▶ _WHAT YOU NEED TO DO_: Repeat the first line of the listing and each line after it, exactly, through the line containing "the colony was formed, only".

▶ _DATA SHOWN_:
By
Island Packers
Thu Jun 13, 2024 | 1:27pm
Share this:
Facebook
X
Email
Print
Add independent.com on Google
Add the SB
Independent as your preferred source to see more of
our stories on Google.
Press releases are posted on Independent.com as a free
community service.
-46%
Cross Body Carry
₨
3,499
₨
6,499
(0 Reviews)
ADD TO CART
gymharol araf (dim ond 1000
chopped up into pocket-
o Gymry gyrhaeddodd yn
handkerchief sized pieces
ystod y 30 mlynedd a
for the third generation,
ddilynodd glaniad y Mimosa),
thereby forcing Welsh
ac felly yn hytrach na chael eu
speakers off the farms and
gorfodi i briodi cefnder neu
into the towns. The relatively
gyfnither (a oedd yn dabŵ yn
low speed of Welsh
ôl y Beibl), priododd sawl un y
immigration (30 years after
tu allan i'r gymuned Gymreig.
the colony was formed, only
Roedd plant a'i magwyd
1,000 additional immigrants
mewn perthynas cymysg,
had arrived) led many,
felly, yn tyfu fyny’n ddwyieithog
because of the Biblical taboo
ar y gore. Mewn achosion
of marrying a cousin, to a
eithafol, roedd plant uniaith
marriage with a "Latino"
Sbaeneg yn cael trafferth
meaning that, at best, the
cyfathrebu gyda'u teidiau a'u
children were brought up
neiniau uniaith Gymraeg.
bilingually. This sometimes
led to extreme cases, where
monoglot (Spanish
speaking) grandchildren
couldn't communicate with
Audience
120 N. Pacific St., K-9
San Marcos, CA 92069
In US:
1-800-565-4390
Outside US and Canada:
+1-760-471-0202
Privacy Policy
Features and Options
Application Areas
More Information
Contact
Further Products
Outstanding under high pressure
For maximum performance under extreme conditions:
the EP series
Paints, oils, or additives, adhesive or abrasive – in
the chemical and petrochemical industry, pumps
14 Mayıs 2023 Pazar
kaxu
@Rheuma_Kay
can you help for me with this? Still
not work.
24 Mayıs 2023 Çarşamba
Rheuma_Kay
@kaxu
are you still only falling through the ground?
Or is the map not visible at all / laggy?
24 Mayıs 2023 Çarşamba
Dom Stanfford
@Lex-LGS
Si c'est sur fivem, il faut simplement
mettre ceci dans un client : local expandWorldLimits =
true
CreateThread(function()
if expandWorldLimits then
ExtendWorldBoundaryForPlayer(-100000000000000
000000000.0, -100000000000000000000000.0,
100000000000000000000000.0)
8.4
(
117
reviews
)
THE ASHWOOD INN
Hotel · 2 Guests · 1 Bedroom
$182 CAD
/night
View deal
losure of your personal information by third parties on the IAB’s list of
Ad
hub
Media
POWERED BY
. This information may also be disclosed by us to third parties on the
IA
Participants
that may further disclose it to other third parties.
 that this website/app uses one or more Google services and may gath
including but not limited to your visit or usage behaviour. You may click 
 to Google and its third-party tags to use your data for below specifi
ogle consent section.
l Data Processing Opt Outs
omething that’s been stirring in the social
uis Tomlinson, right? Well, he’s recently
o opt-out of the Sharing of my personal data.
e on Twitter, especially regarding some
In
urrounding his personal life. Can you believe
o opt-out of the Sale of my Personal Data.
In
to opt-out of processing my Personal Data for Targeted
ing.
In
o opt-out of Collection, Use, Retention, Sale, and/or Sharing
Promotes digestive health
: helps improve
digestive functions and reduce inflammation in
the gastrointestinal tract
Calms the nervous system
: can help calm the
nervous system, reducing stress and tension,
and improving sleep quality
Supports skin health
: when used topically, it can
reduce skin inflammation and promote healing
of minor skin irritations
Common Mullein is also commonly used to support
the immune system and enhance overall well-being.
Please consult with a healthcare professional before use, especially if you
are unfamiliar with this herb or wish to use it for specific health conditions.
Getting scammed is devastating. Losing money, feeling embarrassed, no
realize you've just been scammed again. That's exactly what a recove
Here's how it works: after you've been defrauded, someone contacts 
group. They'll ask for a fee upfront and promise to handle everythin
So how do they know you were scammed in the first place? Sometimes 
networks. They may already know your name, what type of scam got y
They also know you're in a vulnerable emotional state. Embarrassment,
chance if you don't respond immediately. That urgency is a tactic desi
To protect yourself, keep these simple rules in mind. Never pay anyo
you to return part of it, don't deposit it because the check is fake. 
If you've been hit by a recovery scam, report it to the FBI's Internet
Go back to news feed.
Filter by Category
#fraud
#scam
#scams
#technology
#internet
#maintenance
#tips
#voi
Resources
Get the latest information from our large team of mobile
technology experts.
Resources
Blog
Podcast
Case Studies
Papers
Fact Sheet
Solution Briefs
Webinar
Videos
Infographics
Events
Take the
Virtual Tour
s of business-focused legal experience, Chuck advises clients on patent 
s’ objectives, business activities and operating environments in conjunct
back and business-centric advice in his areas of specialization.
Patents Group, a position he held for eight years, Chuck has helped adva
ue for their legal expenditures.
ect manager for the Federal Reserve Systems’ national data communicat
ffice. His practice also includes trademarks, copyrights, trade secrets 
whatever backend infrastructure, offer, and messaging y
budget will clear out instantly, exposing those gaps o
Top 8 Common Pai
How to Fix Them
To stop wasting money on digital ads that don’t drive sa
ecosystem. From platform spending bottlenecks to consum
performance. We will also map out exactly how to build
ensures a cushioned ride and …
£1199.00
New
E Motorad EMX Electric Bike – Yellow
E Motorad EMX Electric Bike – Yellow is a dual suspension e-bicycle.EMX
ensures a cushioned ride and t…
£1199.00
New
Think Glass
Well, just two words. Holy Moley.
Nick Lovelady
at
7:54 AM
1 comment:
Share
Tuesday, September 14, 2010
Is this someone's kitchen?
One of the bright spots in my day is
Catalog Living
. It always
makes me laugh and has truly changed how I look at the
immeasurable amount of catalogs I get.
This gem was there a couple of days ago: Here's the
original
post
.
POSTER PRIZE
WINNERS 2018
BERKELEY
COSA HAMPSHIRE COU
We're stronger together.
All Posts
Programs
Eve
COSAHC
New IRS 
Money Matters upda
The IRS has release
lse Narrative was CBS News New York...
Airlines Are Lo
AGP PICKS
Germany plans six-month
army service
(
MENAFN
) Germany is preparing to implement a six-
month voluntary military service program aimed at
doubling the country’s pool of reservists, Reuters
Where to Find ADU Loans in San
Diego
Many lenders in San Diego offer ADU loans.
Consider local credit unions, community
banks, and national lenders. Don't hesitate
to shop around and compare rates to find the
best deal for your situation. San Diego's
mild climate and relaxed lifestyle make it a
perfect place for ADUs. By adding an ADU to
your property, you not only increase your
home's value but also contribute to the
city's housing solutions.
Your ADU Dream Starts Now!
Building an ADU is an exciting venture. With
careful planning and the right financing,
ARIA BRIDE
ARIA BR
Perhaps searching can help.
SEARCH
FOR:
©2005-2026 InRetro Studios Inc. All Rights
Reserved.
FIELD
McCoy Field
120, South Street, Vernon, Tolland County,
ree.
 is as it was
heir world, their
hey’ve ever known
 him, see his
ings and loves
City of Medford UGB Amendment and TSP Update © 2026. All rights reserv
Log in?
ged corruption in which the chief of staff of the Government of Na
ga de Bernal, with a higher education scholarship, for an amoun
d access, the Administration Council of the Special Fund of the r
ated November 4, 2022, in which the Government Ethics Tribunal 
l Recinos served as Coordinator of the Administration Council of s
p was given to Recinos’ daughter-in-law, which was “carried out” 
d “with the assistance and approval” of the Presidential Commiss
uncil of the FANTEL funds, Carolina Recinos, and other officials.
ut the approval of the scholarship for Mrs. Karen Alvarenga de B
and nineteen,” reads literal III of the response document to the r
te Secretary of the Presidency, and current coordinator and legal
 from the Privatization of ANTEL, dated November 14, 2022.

▶ _YOUR SOLUTION_:
By
Island Packers
Thu Jun 13, 2024 | 1:27pm
Share this:
Facebook
X
Email
Print
Add independent.com on Google
Add the SB
Independent as your preferred source to see more of
our stories on Google.
Press releases are posted on Independent.com as a free
community service.
-46%
Cross Body Carry
₨
3,499
₨
6,499
(0 Reviews)
ADD TO CART
gymharol araf (dim ond 1000
chopped up into pocket-
o Gymry gyrhaeddodd yn
handkerchief sized pieces
ystod y 30 mlynedd a
for the third generation,
ddilynodd glaniad y Mimosa),
thereby forcing Welsh
ac felly yn hytrach na chael eu
speakers off the farms and
gorfodi i briodi cefnder neu
into the towns. The relatively
gyfnither (a oedd yn dabŵ yn
low speed of Welsh
ôl y Beibl), priododd sawl un y
immigration (30 years after
tu allan i'r gymuned Gymreig.
the colony was formed, only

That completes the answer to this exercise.